A liquidator being funded by the Commissioner of Taxation (CoT) has defeated an attempt to derail public examinations by respondents who argued that the liquidator’s true purpose was to investigate their tax affairs as opposed to the relevant companies’ examinable affairs.
“I do not accept that there was an arguable case as to an improper purpose based on the various inferences that the applicants invited me to draw. These inference were said to arise from the combined effect of: (a) the breadth and extent of the orders for production; (b) the fact that the Commissioner of Taxation was funding the Liquidator; (c) the fact that the Commissioner was separately investigating Mr Cassaniti and other of the applicants in respect of their tax affairs; and (d) the absence of any plausible or other cogent evidence as to the prospect of genuine recovery.” Justice Yaseen Shariff.

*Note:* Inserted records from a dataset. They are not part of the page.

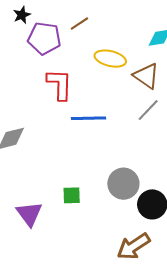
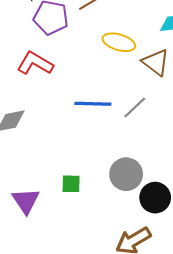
red L-shape: (60, 84) -> (35, 63), moved, turned -64
gray line: (148, 110) -> (135, 108), moved

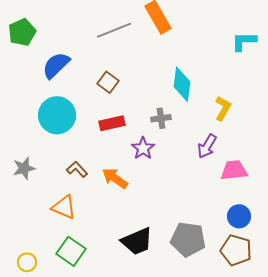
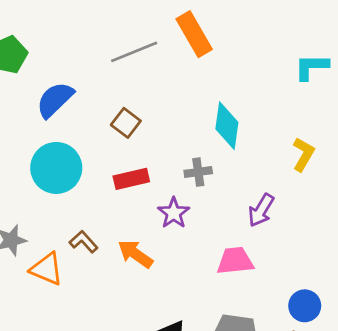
yellow L-shape: (223, 108) -> (303, 154), moved
pink trapezoid: (234, 170) -> (235, 261), moved
orange triangle: (64, 207) -> (47, 269), moved

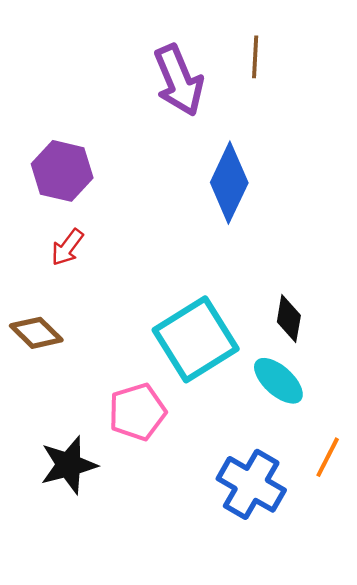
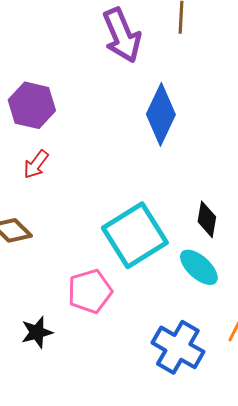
black star: (69, 465) -> (37, 332), size x0.7

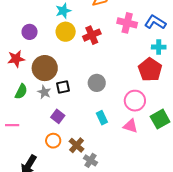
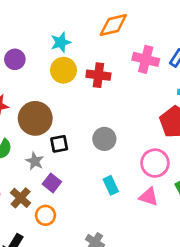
purple circle: (30, 32) -> (15, 59), moved
red cross: (92, 35) -> (98, 75), turned 30
gray star: (44, 92) -> (35, 161), moved
brown cross: (77, 145) -> (21, 198), moved

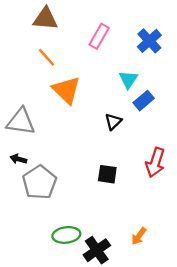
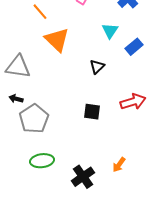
blue rectangle: (144, 101) -> (134, 47), moved
red arrow: (155, 162) -> (133, 102), turned -125
green ellipse: (66, 235) -> (42, 161), moved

Examinations of multiple persons linked to Sydney Exotic Aquariums Casula Pty Ltd, Richmond Lifts Pty Ltd and United Lifts Technologies Pty Ltd (The Companies) were set to commence on December 5 when the examinees made an urgent application to Justice Yaseen Shariff in the Federal Court on December 4.
The applicants sought to have the scheduled examinations adjourned so as to give them time to make an application for an extension of time in which to apply to have the examination summonses discharged.

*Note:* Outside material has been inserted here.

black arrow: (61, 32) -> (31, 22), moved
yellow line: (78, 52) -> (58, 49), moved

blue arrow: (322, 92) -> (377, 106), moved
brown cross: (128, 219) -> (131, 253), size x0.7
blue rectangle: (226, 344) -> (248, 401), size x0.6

BRI Ferrier NSW partner Peter Krejci, who replaced O’Brien Palmer’s Daniel Frisken as liquidator of the Companies in March this year, opposed the application.
For the applicants to succeed – and they had Farid Assaf SC and University Chambers’ Jacob Rodgers in their corner – they needed to persuade the judge to make a series of inferences about Krejci’s intentions.
As can be seen from his honour’s decision in Krejci, in the matter of Sydney Exotic Aquariums Casula Pty Ltd (in liq) [2024] FCA 1409, despite Rodgers and Assaf’s exertion, his honour was left unconvinced.
“The applicants’ submitted that, notwithstanding that the orders for production were not being pressed, their wide-ranging categories were consistent with the fact that the Liquidator was pursuing an improper purpose for and on behalf of the Commissioner of Taxation in connection with its separate statutory investigations into the tax affairs of various individuals and entities,” the judge said.
“In my view, despite the breadth and extent of the orders for production, a close examination of all the matters that I have set out above establishes that the purpose of the orders for production was in connection with the examinable affairs of the Companies.
“As noted above, Mr Cassaniti was considered to be a link between the various companies, and, additionally, there was evidence of a series of transactions, including as to security being provided, as between related entities and individuals.
“In view of Mr Cassaniti and the current and former directors providing little, if any, assistance to the Liquidator I am not prepared to infer that there was an improper purpose, or even that there was an arguable case that there was such a purpose.”
Krejci’s investigations and the separate investigation being run by the CoT are not exactly unfamiliar territory for Accolade Advisory’s Sam Cassaniti, who was gaoled in 2004 for a minimum two years and nine months on 22 counts of tax fraud.
Krejci told iNO that further examinations were scheduled for the new year.